▶ **YOUR INSTRUCTIONS**: Across the entries below, count the lines in which the word "Favorites" occurs. Reply with the count alone.

= = = = =

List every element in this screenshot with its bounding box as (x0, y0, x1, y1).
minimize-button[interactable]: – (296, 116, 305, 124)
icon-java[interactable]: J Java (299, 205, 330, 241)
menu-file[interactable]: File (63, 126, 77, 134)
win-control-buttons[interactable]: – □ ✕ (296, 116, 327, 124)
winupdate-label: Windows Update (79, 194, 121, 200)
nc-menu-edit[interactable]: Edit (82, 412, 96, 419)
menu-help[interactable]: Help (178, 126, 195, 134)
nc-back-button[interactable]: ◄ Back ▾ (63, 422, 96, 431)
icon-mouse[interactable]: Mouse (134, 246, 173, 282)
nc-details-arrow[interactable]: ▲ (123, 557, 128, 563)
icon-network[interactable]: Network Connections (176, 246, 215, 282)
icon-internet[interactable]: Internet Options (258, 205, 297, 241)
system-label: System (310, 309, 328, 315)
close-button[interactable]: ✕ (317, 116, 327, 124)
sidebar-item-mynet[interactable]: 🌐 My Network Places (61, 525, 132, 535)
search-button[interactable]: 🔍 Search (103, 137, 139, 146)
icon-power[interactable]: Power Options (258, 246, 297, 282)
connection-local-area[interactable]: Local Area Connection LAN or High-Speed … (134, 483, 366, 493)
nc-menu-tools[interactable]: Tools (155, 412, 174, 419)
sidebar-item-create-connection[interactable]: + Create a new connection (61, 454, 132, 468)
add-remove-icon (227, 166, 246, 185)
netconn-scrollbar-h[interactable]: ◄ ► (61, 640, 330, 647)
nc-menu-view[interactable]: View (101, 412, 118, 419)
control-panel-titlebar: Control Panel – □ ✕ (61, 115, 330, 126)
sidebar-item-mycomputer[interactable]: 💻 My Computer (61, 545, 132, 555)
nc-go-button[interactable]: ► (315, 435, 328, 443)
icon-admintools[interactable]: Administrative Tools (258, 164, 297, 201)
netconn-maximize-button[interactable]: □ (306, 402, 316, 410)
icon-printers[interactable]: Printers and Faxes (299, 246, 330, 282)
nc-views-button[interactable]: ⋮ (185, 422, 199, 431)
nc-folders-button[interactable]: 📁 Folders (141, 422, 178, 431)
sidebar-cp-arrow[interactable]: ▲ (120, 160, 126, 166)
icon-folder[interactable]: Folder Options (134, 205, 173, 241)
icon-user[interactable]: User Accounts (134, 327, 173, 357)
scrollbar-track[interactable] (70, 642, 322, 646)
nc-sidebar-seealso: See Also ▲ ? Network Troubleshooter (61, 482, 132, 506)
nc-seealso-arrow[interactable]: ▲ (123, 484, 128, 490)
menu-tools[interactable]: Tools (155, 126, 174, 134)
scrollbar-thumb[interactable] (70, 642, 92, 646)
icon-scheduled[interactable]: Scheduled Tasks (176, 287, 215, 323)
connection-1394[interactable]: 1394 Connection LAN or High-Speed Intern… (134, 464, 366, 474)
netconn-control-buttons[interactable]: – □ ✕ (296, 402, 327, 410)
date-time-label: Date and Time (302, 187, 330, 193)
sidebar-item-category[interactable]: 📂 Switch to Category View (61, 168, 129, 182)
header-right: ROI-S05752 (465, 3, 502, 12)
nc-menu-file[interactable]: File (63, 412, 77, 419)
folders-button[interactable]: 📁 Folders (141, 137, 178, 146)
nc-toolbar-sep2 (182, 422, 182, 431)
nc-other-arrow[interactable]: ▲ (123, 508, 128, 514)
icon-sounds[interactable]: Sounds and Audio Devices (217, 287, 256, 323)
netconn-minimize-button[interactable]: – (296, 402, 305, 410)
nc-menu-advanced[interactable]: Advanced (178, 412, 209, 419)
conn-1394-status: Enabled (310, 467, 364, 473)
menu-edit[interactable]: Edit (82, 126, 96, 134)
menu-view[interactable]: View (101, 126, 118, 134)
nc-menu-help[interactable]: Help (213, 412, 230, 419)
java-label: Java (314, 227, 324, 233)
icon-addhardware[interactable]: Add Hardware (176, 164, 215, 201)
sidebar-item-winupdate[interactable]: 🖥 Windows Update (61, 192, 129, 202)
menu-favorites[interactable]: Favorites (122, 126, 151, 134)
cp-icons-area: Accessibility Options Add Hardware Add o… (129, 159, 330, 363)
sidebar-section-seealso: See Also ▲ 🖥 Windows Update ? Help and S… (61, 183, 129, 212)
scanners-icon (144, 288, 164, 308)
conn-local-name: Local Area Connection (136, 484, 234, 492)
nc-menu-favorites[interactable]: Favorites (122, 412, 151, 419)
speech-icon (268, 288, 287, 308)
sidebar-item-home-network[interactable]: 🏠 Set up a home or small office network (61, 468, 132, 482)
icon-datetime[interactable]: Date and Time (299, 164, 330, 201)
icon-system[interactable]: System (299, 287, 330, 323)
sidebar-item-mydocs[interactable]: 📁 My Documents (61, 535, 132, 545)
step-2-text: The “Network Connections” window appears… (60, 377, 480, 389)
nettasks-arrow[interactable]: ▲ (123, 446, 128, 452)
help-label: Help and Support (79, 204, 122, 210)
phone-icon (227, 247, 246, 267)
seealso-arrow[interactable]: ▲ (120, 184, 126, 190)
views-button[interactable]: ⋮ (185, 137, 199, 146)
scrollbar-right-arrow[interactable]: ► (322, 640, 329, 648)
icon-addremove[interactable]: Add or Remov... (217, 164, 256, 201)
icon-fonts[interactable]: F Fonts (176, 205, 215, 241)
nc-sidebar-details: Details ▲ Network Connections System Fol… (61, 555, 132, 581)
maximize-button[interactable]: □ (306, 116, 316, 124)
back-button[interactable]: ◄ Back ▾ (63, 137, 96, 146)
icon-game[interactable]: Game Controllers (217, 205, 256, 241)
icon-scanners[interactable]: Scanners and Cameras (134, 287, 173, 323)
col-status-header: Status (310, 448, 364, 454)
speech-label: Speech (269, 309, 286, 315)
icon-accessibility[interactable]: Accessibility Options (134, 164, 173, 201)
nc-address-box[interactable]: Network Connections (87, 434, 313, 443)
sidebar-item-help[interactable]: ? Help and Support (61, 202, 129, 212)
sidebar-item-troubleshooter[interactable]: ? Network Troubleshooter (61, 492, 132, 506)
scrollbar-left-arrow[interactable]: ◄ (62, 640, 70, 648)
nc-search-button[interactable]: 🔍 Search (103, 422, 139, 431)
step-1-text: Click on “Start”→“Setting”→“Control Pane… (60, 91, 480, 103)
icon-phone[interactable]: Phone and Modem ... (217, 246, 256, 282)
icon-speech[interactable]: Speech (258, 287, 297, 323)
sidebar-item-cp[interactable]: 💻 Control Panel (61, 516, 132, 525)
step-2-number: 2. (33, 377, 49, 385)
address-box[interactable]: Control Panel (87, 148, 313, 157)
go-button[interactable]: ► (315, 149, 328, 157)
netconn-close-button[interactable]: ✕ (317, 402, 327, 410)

= = = = =

▶ **RESPONSE FOR THIS EXERCISE**: 2